* _Exercise_:
Skipping any pictures, repeat exactly and only the lines from the one that holds "реимущества" to the last line of the material, both included.

* _Extracted material_:

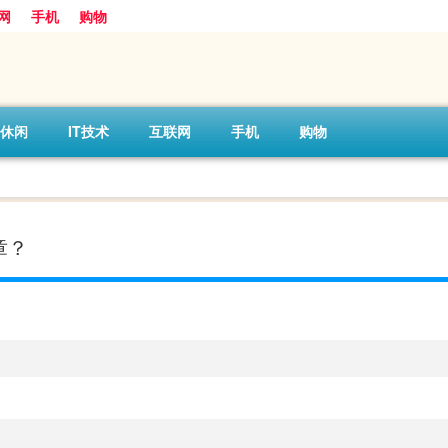
网
手机
购物
休闲
IT技术
互联网
手机
购物
章？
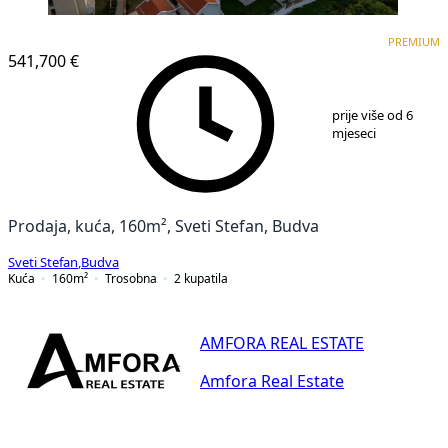
PREMIUM
PREMIUM
541,700 €
1
/
25
prije više od 6
mjeseci
Prodaja, kuća, 160m², Sveti Stefan, Budva
Sveti Stefan
,
Budva
Kuća
160
m²
Trosobna
2
kupatila
AMFORA REAL ESTATE
Amfora Real Estate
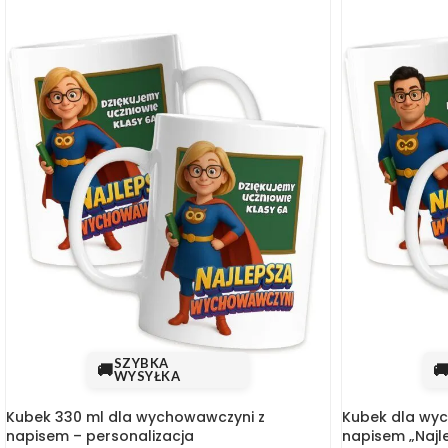
SZYBKA
🚚

WYSYŁKA
Kubek 330 ml dla wychowawczyni z
Kubek dla wyc
napisem – personalizacja
napisem „Naj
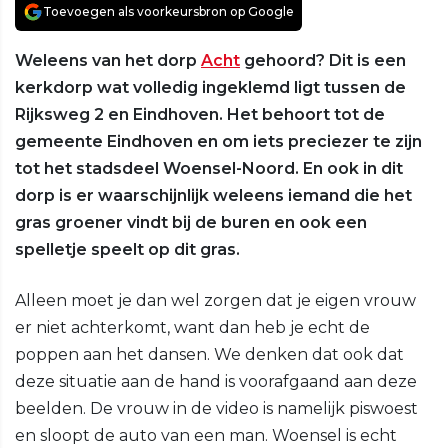
Toevoegen als voorkeursbron op Google
Weleens van het dorp
Acht
gehoord? Dit is een
kerkdorp wat volledig ingeklemd ligt tussen de
Rijksweg 2 en Eindhoven. Het behoort tot de
gemeente Eindhoven en om iets preciezer te zijn
tot het stadsdeel Woensel-Noord. En ook in dit
dorp is er waarschijnlijk weleens iemand die het
gras groener vindt bij de buren en ook een
spelletje speelt op dit gras.
Alleen moet je dan wel zorgen dat je eigen vrouw
er niet achterkomt, want dan heb je echt de
poppen aan het dansen. We denken dat ook dat
deze situatie aan de hand is voorafgaand aan deze
beelden. De vrouw in de video is namelijk piswoest
en sloopt de auto van een man. Woensel is echt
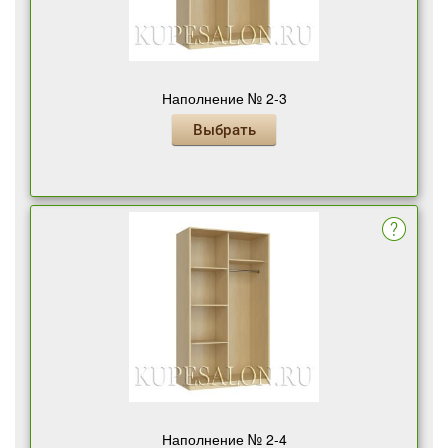
Наполнение № 2-3
Выбрать
Наполнение № 2-4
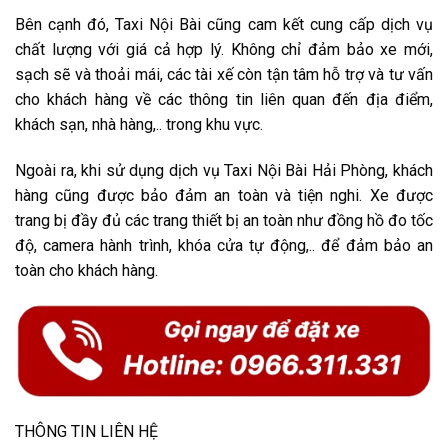
Bên cạnh đó, Taxi Nội Bài cũng cam kết cung cấp dịch vụ
chất lượng với giá cả hợp lý. Không chỉ đảm bảo xe mới,
sạch sẽ và thoải mái, các tài xế còn tận tâm hỗ trợ và tư vấn
cho khách hàng về các thông tin liên quan đến địa điểm,
khách sạn, nhà hàng,.. trong khu vực.
Ngoài ra, khi sử dụng dịch vụ Taxi Nội Bài Hải Phòng, khách
hàng cũng được bảo đảm an toàn và tiện nghi. Xe được
trang bị đầy đủ các trang thiết bị an toàn như đồng hồ đo tốc
độ, camera hành trình, khóa cửa tự động,.. để đảm bảo an
toàn cho khách hàng.
THÔNG TIN LIÊN HỆ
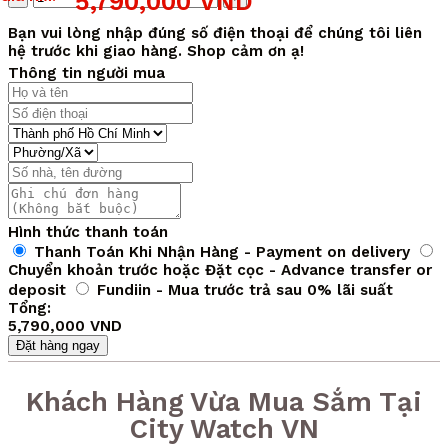
5,790,000
VND
gốc
hiện
lượng
là:
tại
Bạn vui lòng nhập đúng số điện thoại để chúng tôi liên
10,940,000 VND.
là:
hệ trước khi giao hàng. Shop cảm ơn ạ!
5,790,000 VND.
Thông tin người mua
Hình thức thanh toán
Thanh Toán Khi Nhận Hàng - Payment on delivery
Chuyển khoản trước hoặc Đặt cọc - Advance transfer or
deposit
Fundiin - Mua trước trả sau 0% lãi suất
Tổng:
5,790,000 VND
Đặt hàng ngay
Khách Hàng Vừa Mua Sắm Tại
City Watch VN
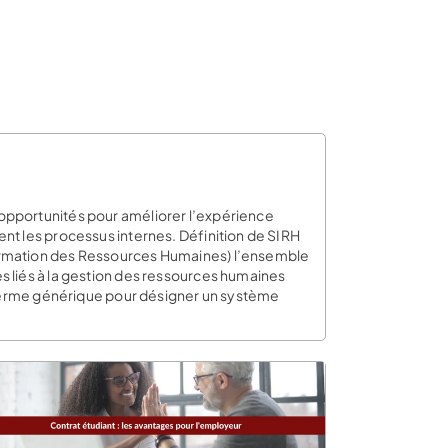
opportunités pour améliorer l’expérience
nt les processus internes. Définition de SIRH
rmation des Ressources Humaines) l’ensemble
s liés à la gestion des ressources humaines
n terme générique pour désigner un système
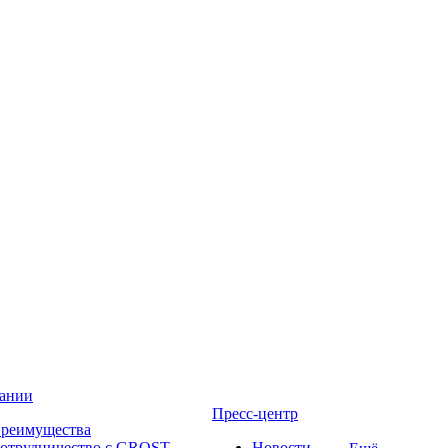
ании
Пресс-центр
реимущества
отрудничество с GROST
Новости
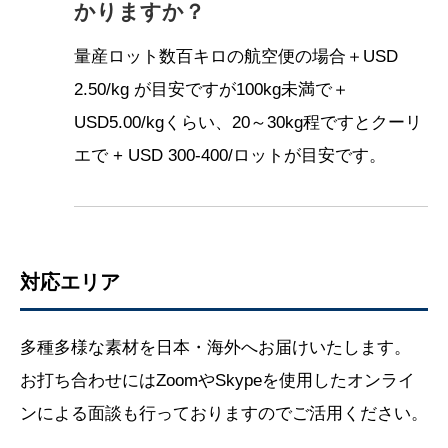
かりますか？
量産ロット数百キロの航空便の場合＋USD
2.50/kg が目安ですが100kg未満で＋
USD5.00/kgくらい、20～30kg程ですとクーリ
エで + USD 300-400/ロットが目安です。
対応エリア
多種多様な素材を日本・海外へお届けいたします。
お打ち合わせにはZoomやSkypeを使用したオンライ
ンによる面談も行っておりますのでご活用ください。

* _Written solution_:
реимущества
отрудничество с GROST
Новости
かりますか？
量産ロット数百キロの航空便の場合＋USD
2.50/kg が目安ですが100kg未満で＋
USD5.00/kgくらい、20～30kg程ですとクーリ
エで + USD 300-400/ロットが目安です。
対応エリア
多種多様な素材を日本・海外へお届けいたします。
お打ち合わせにはZoomやSkypeを使用したオンライ
ンによる面談も行っておりますのでご活用ください。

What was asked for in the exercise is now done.